• _Prompt_
Please repeat the listing in its entirety, without any alteration.

• _Data records_
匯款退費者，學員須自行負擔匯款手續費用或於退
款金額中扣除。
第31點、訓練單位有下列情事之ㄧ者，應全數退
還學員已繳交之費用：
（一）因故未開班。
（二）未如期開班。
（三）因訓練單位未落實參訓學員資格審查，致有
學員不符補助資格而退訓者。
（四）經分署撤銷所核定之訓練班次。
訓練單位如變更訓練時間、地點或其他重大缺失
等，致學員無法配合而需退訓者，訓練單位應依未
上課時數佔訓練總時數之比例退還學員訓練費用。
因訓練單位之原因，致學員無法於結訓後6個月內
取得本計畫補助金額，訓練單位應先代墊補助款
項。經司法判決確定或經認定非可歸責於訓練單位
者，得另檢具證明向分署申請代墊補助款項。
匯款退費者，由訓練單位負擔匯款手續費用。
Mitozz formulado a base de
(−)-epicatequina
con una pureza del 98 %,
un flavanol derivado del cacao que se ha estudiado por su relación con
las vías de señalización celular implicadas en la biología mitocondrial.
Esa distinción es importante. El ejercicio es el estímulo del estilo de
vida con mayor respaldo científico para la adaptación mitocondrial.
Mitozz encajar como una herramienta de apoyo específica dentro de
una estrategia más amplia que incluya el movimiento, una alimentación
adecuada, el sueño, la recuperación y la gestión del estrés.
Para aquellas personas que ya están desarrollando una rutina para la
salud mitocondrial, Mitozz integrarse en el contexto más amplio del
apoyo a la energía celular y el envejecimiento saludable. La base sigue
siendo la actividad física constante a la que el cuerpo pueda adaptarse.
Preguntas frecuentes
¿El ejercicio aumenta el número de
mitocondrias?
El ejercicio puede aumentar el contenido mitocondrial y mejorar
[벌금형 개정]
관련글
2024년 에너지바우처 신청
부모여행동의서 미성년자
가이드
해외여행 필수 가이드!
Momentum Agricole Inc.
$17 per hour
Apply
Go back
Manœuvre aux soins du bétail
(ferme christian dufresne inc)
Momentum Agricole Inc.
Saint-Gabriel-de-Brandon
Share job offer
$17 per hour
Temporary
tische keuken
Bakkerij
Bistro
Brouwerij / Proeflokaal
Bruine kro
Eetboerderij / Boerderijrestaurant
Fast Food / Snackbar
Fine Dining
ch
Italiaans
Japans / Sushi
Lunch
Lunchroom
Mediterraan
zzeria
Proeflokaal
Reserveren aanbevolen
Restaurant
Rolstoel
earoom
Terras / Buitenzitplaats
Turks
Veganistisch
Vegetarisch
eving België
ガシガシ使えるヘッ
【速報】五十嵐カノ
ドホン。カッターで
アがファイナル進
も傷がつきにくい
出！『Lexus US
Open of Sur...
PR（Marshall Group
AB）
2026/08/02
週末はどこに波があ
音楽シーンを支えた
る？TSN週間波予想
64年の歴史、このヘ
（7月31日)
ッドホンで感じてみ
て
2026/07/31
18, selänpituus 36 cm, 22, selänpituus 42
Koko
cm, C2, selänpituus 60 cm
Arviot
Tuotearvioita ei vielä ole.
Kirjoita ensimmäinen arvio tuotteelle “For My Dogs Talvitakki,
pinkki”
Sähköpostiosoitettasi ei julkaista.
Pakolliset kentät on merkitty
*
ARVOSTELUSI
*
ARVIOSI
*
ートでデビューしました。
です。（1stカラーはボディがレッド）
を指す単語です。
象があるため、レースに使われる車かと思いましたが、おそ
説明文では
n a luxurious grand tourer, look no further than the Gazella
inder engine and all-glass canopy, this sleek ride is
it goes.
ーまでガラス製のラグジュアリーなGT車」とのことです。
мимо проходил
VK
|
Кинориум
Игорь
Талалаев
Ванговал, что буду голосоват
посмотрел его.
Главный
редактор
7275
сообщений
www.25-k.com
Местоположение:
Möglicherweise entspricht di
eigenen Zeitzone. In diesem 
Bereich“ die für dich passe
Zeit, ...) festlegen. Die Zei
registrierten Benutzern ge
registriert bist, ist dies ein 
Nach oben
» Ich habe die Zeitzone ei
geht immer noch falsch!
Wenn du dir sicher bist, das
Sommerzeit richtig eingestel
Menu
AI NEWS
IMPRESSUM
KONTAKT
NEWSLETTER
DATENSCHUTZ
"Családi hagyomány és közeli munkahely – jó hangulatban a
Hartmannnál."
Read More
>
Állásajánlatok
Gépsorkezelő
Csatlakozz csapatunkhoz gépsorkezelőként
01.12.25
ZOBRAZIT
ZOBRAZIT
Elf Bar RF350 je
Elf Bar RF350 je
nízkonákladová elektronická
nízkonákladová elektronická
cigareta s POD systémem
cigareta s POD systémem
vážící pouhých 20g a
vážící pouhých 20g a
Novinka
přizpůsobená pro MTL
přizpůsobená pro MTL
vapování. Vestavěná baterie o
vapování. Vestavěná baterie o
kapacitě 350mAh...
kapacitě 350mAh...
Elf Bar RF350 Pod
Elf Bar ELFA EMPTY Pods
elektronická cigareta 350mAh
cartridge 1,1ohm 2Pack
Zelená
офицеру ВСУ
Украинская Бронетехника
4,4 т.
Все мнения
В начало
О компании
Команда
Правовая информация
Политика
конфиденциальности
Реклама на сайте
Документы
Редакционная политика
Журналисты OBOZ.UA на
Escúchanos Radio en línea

• _Result_
匯款退費者，學員須自行負擔匯款手續費用或於退
款金額中扣除。
第31點、訓練單位有下列情事之ㄧ者，應全數退
還學員已繳交之費用：
（一）因故未開班。
（二）未如期開班。
（三）因訓練單位未落實參訓學員資格審查，致有
學員不符補助資格而退訓者。
（四）經分署撤銷所核定之訓練班次。
訓練單位如變更訓練時間、地點或其他重大缺失
等，致學員無法配合而需退訓者，訓練單位應依未
上課時數佔訓練總時數之比例退還學員訓練費用。
因訓練單位之原因，致學員無法於結訓後6個月內
取得本計畫補助金額，訓練單位應先代墊補助款
項。經司法判決確定或經認定非可歸責於訓練單位
者，得另檢具證明向分署申請代墊補助款項。
匯款退費者，由訓練單位負擔匯款手續費用。
Mitozz formulado a base de
(−)-epicatequina
con una pureza del 98 %,
un flavanol derivado del cacao que se ha estudiado por su relación con
las vías de señalización celular implicadas en la biología mitocondrial.
Esa distinción es importante. El ejercicio es el estímulo del estilo de
vida con mayor respaldo científico para la adaptación mitocondrial.
Mitozz encajar como una herramienta de apoyo específica dentro de
una estrategia más amplia que incluya el movimiento, una alimentación
adecuada, el sueño, la recuperación y la gestión del estrés.
Para aquellas personas que ya están desarrollando una rutina para la
salud mitocondrial, Mitozz integrarse en el contexto más amplio del
apoyo a la energía celular y el envejecimiento saludable. La base sigue
siendo la actividad física constante a la que el cuerpo pueda adaptarse.
Preguntas frecuentes
¿El ejercicio aumenta el número de
mitocondrias?
El ejercicio puede aumentar el contenido mitocondrial y mejorar
[벌금형 개정]
관련글
2024년 에너지바우처 신청
부모여행동의서 미성년자
가이드
해외여행 필수 가이드!
Momentum Agricole Inc.
$17 per hour
Apply
Go back
Manœuvre aux soins du bétail
(ferme christian dufresne inc)
Momentum Agricole Inc.
Saint-Gabriel-de-Brandon
Share job offer
$17 per hour
Temporary
tische keuken
Bakkerij
Bistro
Brouwerij / Proeflokaal
Bruine kro
Eetboerderij / Boerderijrestaurant
Fast Food / Snackbar
Fine Dining
ch
Italiaans
Japans / Sushi
Lunch
Lunchroom
Mediterraan
zzeria
Proeflokaal
Reserveren aanbevolen
Restaurant
Rolstoel
earoom
Terras / Buitenzitplaats
Turks
Veganistisch
Vegetarisch
eving België
ガシガシ使えるヘッ
【速報】五十嵐カノ
ドホン。カッターで
アがファイナル進
も傷がつきにくい
出！『Lexus US
Open of Sur...
PR（Marshall Group
AB）
2026/08/02
週末はどこに波があ
音楽シーンを支えた
る？TSN週間波予想
64年の歴史、このヘ
（7月31日)
ッドホンで感じてみ
て
2026/07/31
18, selänpituus 36 cm, 22, selänpituus 42
Koko
cm, C2, selänpituus 60 cm
Arviot
Tuotearvioita ei vielä ole.
Kirjoita ensimmäinen arvio tuotteelle “For My Dogs Talvitakki,
pinkki”
Sähköpostiosoitettasi ei julkaista.
Pakolliset kentät on merkitty
*
ARVOSTELUSI
*
ARVIOSI
*
ートでデビューしました。
です。（1stカラーはボディがレッド）
を指す単語です。
象があるため、レースに使われる車かと思いましたが、おそ
説明文では
n a luxurious grand tourer, look no further than the Gazella
inder engine and all-glass canopy, this sleek ride is
it goes.
ーまでガラス製のラグジュアリーなGT車」とのことです。
мимо проходил
VK
|
Кинориум
Игорь
Талалаев
Ванговал, что буду голосоват
посмотрел его.
Главный
редактор
7275
сообщений
www.25-k.com
Местоположение:
Möglicherweise entspricht di
eigenen Zeitzone. In diesem 
Bereich“ die für dich passe
Zeit, ...) festlegen. Die Zei
registrierten Benutzern ge
registriert bist, ist dies ein 
Nach oben
» Ich habe die Zeitzone ei
geht immer noch falsch!
Wenn du dir sicher bist, das
Sommerzeit richtig eingestel
Menu
AI NEWS
IMPRESSUM
KONTAKT
NEWSLETTER
DATENSCHUTZ
"Családi hagyomány és közeli munkahely – jó hangulatban a
Hartmannnál."
Read More
>
Állásajánlatok
Gépsorkezelő
Csatlakozz csapatunkhoz gépsorkezelőként
01.12.25
ZOBRAZIT
ZOBRAZIT
Elf Bar RF350 je
Elf Bar RF350 je
nízkonákladová elektronická
nízkonákladová elektronická
cigareta s POD systémem
cigareta s POD systémem
vážící pouhých 20g a
vážící pouhých 20g a
Novinka
přizpůsobená pro MTL
přizpůsobená pro MTL
vapování. Vestavěná baterie o
vapování. Vestavěná baterie o
kapacitě 350mAh...
kapacitě 350mAh...
Elf Bar RF350 Pod
Elf Bar ELFA EMPTY Pods
elektronická cigareta 350mAh
cartridge 1,1ohm 2Pack
Zelená
офицеру ВСУ
Украинская Бронетехника
4,4 т.
Все мнения
В начало
О компании
Команда
Правовая информация
Политика
конфиденциальности
Реклама на сайте
Документы
Редакционная политика
Журналисты OBOZ.UA на
Escúchanos Radio en línea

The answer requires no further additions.